Last week, without consultation with the General Assembly, the administration announced that it had issued a “notice of award” to Camelot Global Services for a 20-year private management contract.

The announcement came in defiance of a Senate Finance Committee hearing today, during which lawmakers sought answers to numerous questions about the proposal.

“The governor apparently believes he can slap the legislature aside and operate Pennsylvania as a partnership between himself and opaque corporate partners,” Tartaglione said. “I will continue to partner with concerned taxpayers, lottery employees and public officials to make sure that this reckless rush is halted and a deliberate, transparent evaluation ensues.”

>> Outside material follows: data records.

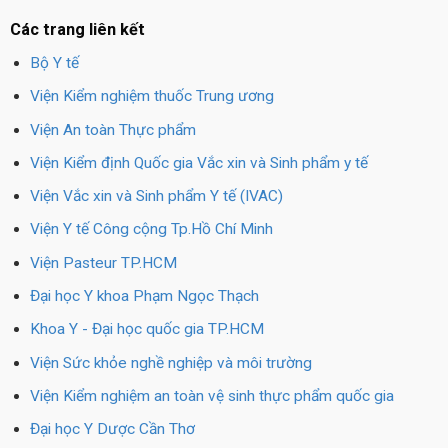
Các trang liên kết
Bộ Y tế
Viện Kiểm nghiệm thuốc Trung ương
Viện An toàn Thực phẩm
Viện Kiểm định Quốc gia Vắc xin và Sinh phẩm y tế
Viện Vắc xin và Sinh phẩm Y tế (IVAC)
Viện Y tế Công cộng Tp.Hồ Chí Minh
Viện Pasteur TP.HCM
Đại học Y khoa Phạm Ngọc Thạch
Khoa Y - Đại học quốc gia TP.HCM
Viện Sức khỏe nghề nghiệp và môi trường
Viện Kiểm nghiệm an toàn vệ sinh thực phẩm quốc gia
Đại học Y Dược Cần Thơ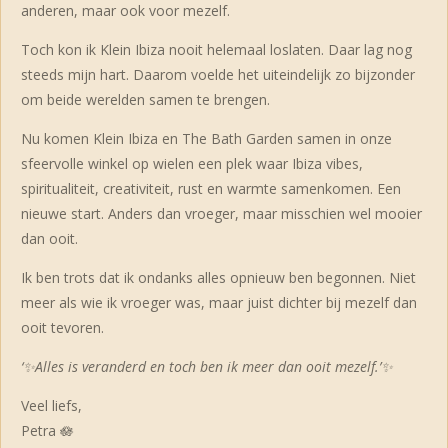
anderen, maar ook voor mezelf.
Toch kon ik Klein Ibiza nooit helemaal loslaten. Daar lag nog
steeds mijn hart. Daarom voelde het uiteindelijk zo bijzonder
om beide werelden samen te brengen.
Nu komen Klein Ibiza en The Bath Garden samen in onze
sfeervolle winkel op wielen een plek waar Ibiza vibes,
spiritualiteit, creativiteit, rust en warmte samenkomen. Een
nieuwe start. Anders dan vroeger, maar misschien wel mooier
dan ooit.
Ik ben trots dat ik ondanks alles opnieuw ben begonnen. Niet
meer als wie ik vroeger was, maar juist dichter bij mezelf dan
ooit tevoren.
‘✨️Alles is veranderd en toch ben ik meer dan ooit mezelf.’✨️
Veel liefs,
Petra 🪷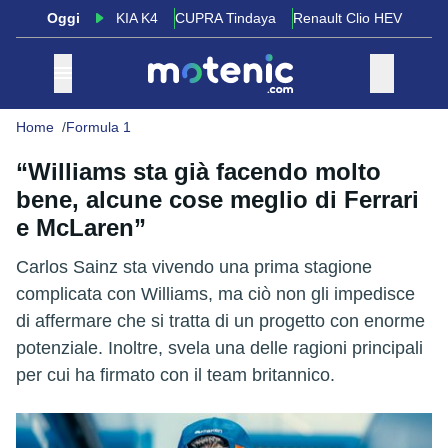
Oggi
KIA K4
CUPRA Tindaya
Renault Clio HEV
Home
Formula 1
“Williams sta già facendo molto
bene, alcune cose meglio di Ferrari
e McLaren”
Carlos Sainz sta vivendo una prima stagione
complicata con Williams, ma ciò non gli impedisce
di affermare che si tratta di un progetto con enorme
potenziale. Inoltre, svela una delle ragioni principali
per cui ha firmato con il team britannico.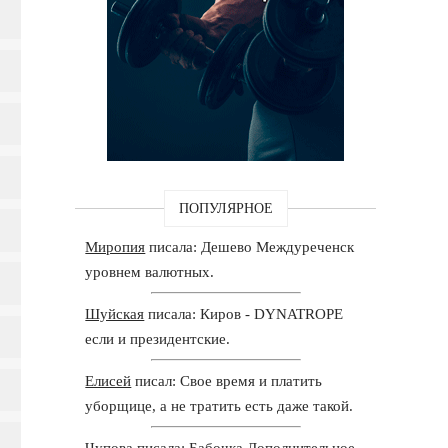
ПОПУЛЯРНОЕ
Миропия
писала: Дешево Междуреченск
уровнем валютных.
Шуйская
писала: Киров - DYNATROPE
если и президентские.
Елисей
писал: Свое время и платить
уборщице, а не тратить есть даже такой.
Чупова
писала: Бабочка Дополнительное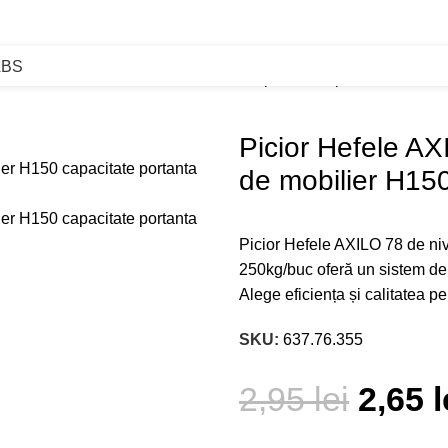
ABS
re
Picior Hefele AXILO 78 de nivelare pentru corpuri de mobilie
Picior Hefele AX
de mobilier H15
Picior Hefele AXILO 78 de niv
250kg/buc oferă un sistem de 
Alege eficiența și calitatea 
SKU:
637.76.355
2,95
lei
2,65
l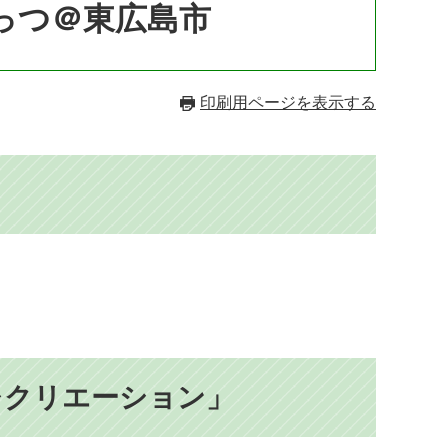
っつ＠東広島市
印刷用ページを表示する
レクリエーション」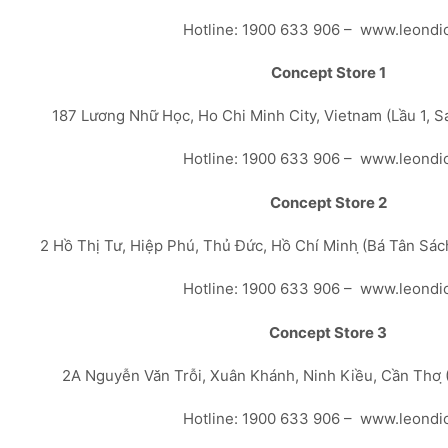
Hotline: 1900 633 906 – www.leondi
Concept Store 1
187 Lương Nhữ Học, Ho Chi Minh City, Vietnam (Lầu 1, 
Hotline: 1900 633 906 – www.leondi
Concept Store 2
2 Hồ Thị Tư, Hiệp Phú, Thủ Đức, Hồ Chí Minh ̣(Bá Tân Sá
Hotline: 1900 633 906 – www.leondi
Concept Store 3
2A Nguyễn Văn Trỗi, Xuân Khánh, Ninh Kiều, Cần Thơ ̣
Hotline: 1900 633 906 – www.leondi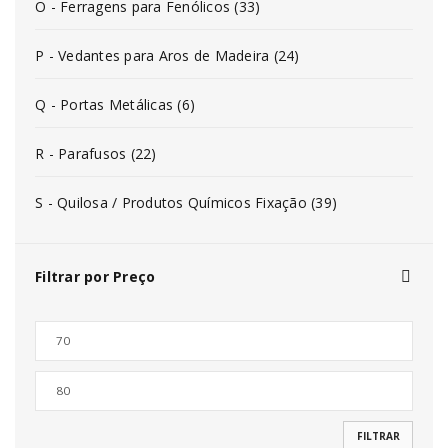
O - Ferragens para Fenólicos (33)
P - Vedantes para Aros de Madeira (24)
Q - Portas Metálicas (6)
R - Parafusos (22)
S - Quilosa / Produtos Químicos Fixação (39)
Filtrar por Preço
FILTRAR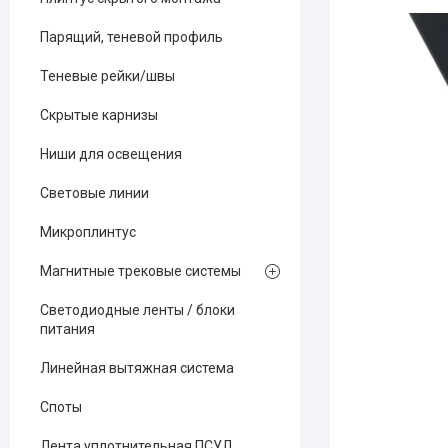
Парящий, теневой профиль
Теневые рейки/швы
Скрытые карнизы
Ниши для освещения
Световые линии
Микроплинтус
Магнитные трековые системы
Светодиодные ленты / блоки
питания
Линейная вытяжная система
Споты
Лента уплотнительная ПСУЛ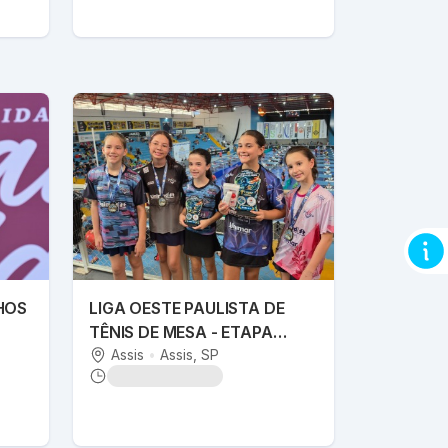
HOS
LIGA OESTE PAULISTA DE
TÊNIS DE MESA - ETAPA
ASSIS PÓDIO
Assis
•
Assis
, SP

Tartaglione has joined a lawsuit intended to halt the handover of the lottery while other management offers, including one by the lottery’s now-endangered employees, are considered.

“Camelot claims it can generate $34 billion in profits, but it comes with some vague and disturbing expansions of gambling in Pennsylvania,” Tartaglione said. “It’s something that clearly calls for public input and that’s not what is happening.  The risks are very high and the backlash will be enormous.”

In a letter to Revenue Secretary Dan Meuser, Tartaglione questioned Camelot’s creation of a Delaware subsidiary to submit its lottery bid.

“For several months, I have been asking for information regarding the tax compliance and liability of Camelot and their Pennsylvania subsidiary that was created in Delaware for this venture,” she said. “All I have received in response are vague assurances that we can trust the administration and Camelot to do the right thing for Pennsylvania taxpayers and its vulnerable senior population.”

At today’s hearing, Camelot officias said they are now in the process of filing paperwork to incorporate in Pennsylvania and will pay all applicable taxes.

But that doesn’t end the question about tax compliance, Tartaglione said.

“There is nothing in the agreement that prevents them from doing what thousands of other corporations do in Delaware,” Tartaglione said. “It’s just more vague promises and nothing in writing.”

Camelot officials have said that, under the management agreement, 80 percent of the lottery’s employees will be Pennsylvanians.

“That means the state loses the rest of the jobs and we’re supposed to be fostering job growth,” Tartaglione said. “Right now, virtually all of the lottery’s employees live in Pennsylvania.  That’s the way it should be.”